Впрочем, не дремали и энтузиасты из местных – гражданских – немцев. Их специализацией был "креативный" садизм: так, в Нови-Дворе они потребовали от евреев самим сжигать свитки Торы и при этом еще петь и танцевать. Если наталкивались на отказ, убивали.
Зато еврейское население округа Цихенау – при всём своем бесправии – на какое-то время нежданно стало частицей немецкого государства и немецкого "права" в его причудливом преломлении к еврейству. Впрочем, многие евреи из округа Цихенау, не разобравшись в этом, добровольно бежали на юг – в соседнюю Варшаву. А когда осознали, что там еще хуже, пытались проскользнуть обратно в свои мазовецко-немецкие городки.
Холокост не был ни единовременной, ни единообразной кампанией. В зависимости от административного статуса и времени оккупации территорий, на которых были застигнуты немцами евреи, он имел разные лица и скорости. С этой точки зрения принадлежность территории к Рейху была какое-то время преимуществом: все процессы шли здесь с запозданием, а в Цихенау – еще и с запозданием против Западной Пруссии и против Вартегау.
Не удивительно, что с началом вторжения вермахта и до начала вторжения Красной армии по всей бывшей Польше поднялся вал еврейских беженцев, устремившихся на восток (в СССР) и, отчасти, на Юг (в Румынию). Легко можно себе представить, что немцы с удовольствием разрешили бы хоть всем польским евреям "бежать" от себя, только вот советская сторона не горела желанием их принимать и, как правило, заворачивала беженцев.
В начале 1940 г. берлинский и венский офисы Центрального управления по еврейской эмиграции обратились к советскому правительству с просьбой принять 350–400 тыс. германских и экс-австрийских евреев. Об этом факте свидетельствует письмо начальника Всесоюзного переселенческого комитета Е. М. Чекменева Молотову от 9 февраля 1940 г.: "Переселенческим управлением при СНК СССР получены два письма от Берлинского и Венского переселенческих бюро по вопросу организации переселения еврейского населения из Германии в СССР – конкретно в Биробиджанскую область и Западную Украину. По соглашению Правительства СССР с Германией об эвакуации населения, на территорию СССР эвакуируются лишь украинцы, белорусы, русины и русские. Считаем, что предложения указанных переселенческих бюро не могут быть приняты".

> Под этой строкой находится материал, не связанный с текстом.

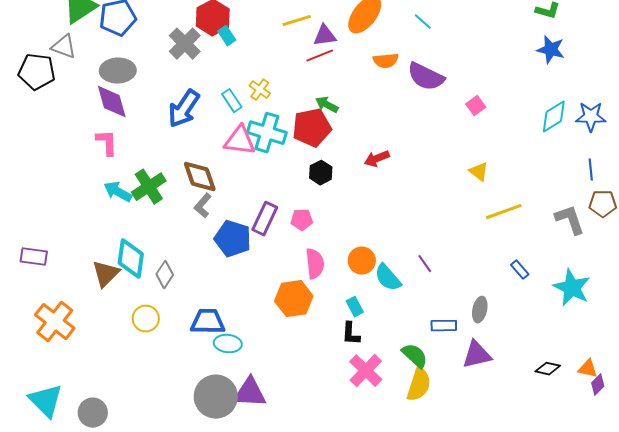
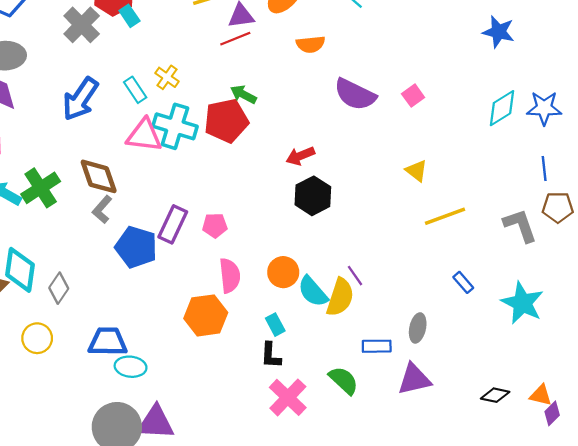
purple semicircle: (426, 77) -> (355, 94), moved
black hexagon: (321, 173) -> (313, 196), moved, size x1.4
yellow semicircle: (419, 385) -> (340, 297), moved

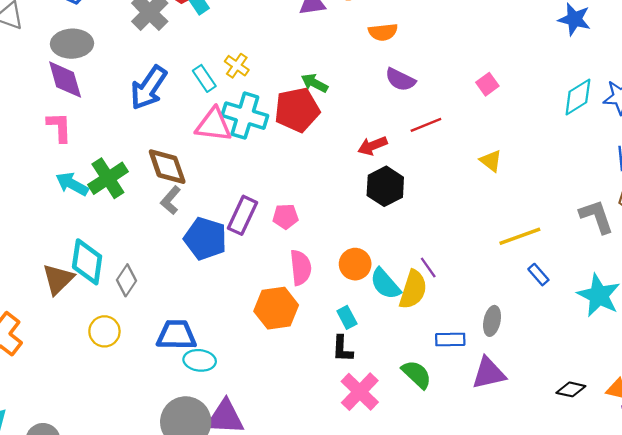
red line: (235, 39) -> (426, 125), moved
purple semicircle: (355, 94) -> (400, 80), moved, size x0.7
yellow line: (445, 216) -> (520, 236), moved

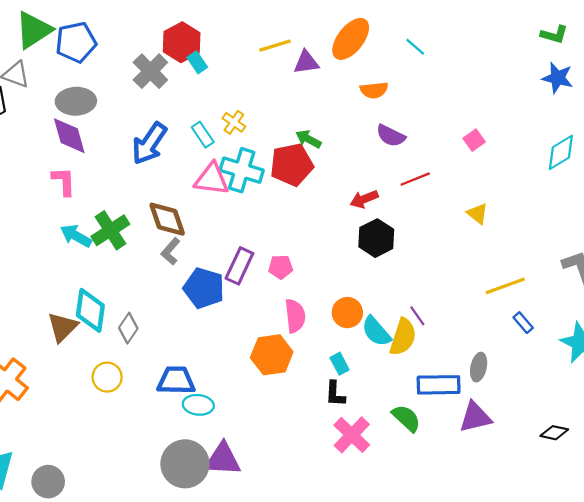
blue rectangle: (450, 340) -> (439, 385), size x1.5

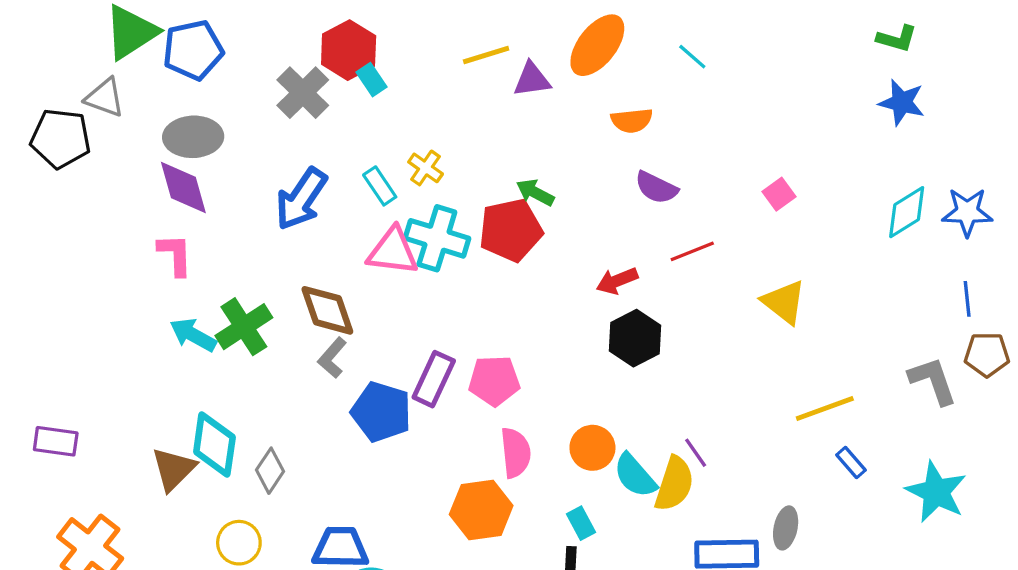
yellow triangle: (477, 214) -> (784, 302), size x1.4
pink pentagon: (281, 267) -> (494, 381), size x1.4

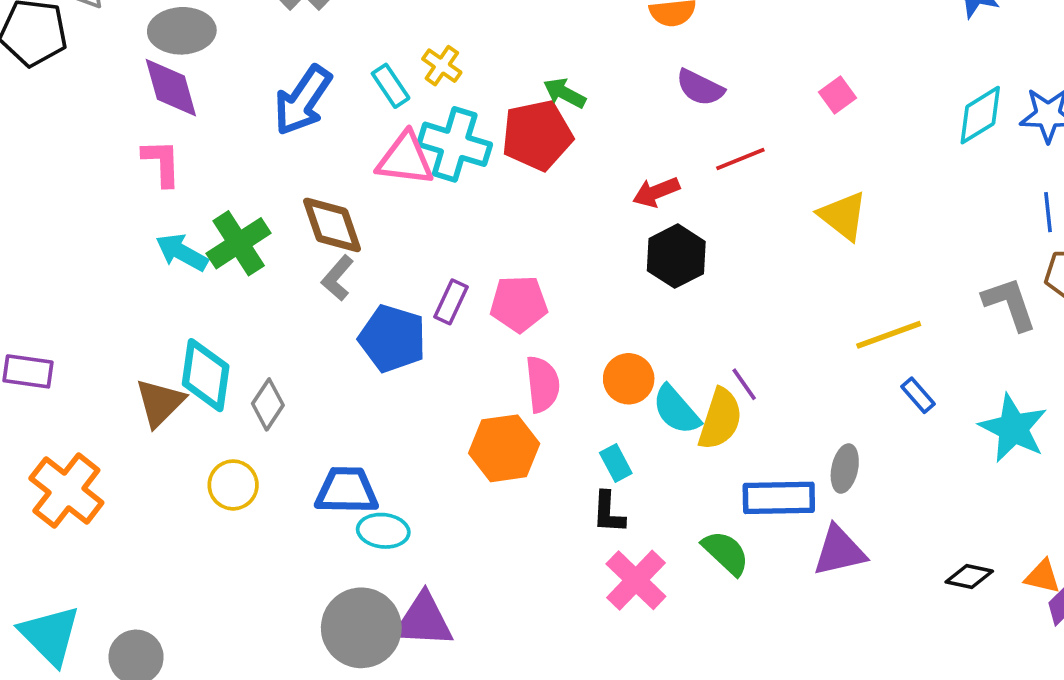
purple rectangle: (434, 379) -> (451, 302), size x0.7

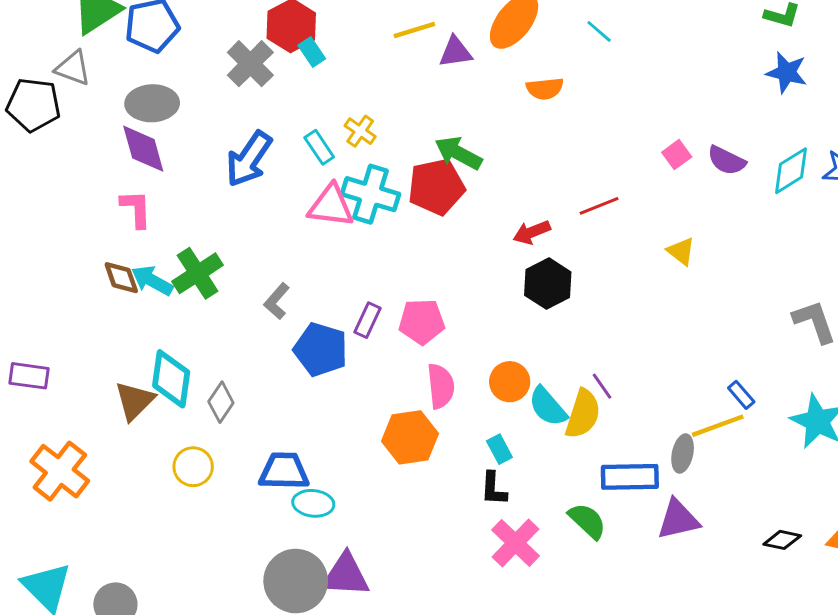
purple semicircle: (700, 88) -> (727, 160), moved
green arrow: (565, 93) -> (458, 153), size x1.4
yellow triangle: (843, 216) -> (681, 251), size x0.7
brown diamond: (332, 225) -> (121, 278), moved, size x0.7
yellow line: (889, 335) -> (718, 426), moved

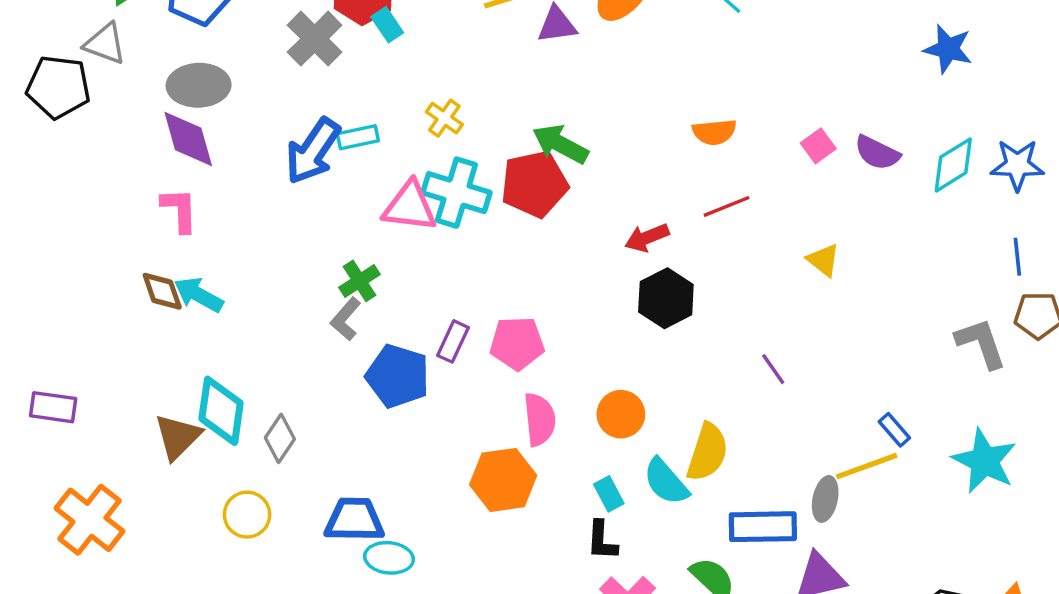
orange semicircle: (545, 89) -> (714, 132), moved
cyan rectangle: (319, 147) -> (358, 137), moved, turned -68
green cross: (198, 273) -> (360, 281), moved, size x0.7
purple line: (602, 386) -> (773, 369), moved
cyan semicircle: (548, 407) -> (666, 482), moved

СССР тогда отказался, причем по сугубо формальным причинам. Истинные мотивы отказа лежали, скорее, в другом: в патологической шпиономании сталинского режима, в колоссальных масштабах предложенной иммиграции и, возможно, в осознании отчетливо буржуазного – враждебного коммунистическому – миросозерцания предлагаемого контингента.
Суммарное же количество западно-польских евреев, так или иначе, но сумевших перебраться в СССР, за вычетом тех из них, кто, вкусив советской реальности, решил вернуться и – себе на погибель – вернулся в немецкую зону, составило около 250, самое большее – 300 тыс. чел. Поначалу СССР им не препятствовал, но вскоре закрыл для них свои границы и стал высылать обратно, на территорию, занятую немцами. В начале 1940 г. в Белоруссии было зарегистрировано 65 796 еврейских беженцев из Польши. Осенью и зимой 1939 г. около 15 тыс. убежали из Польши в Литву.
21 сентября 1939 г. в РСХА состоялось совещание по "еврейскому вопросу" на Востоке, после которого Гейдрих издал инструкцию, регулирующую "еврейскую миграционную политику" в Польше, и разослал ее своим айнзацгруппам. Собственно говоря, это больше, чем оперативный циркуляр: долговременная программа обхождения с евреями – еще не уничтожения, но целенаправленной подготовки к этому.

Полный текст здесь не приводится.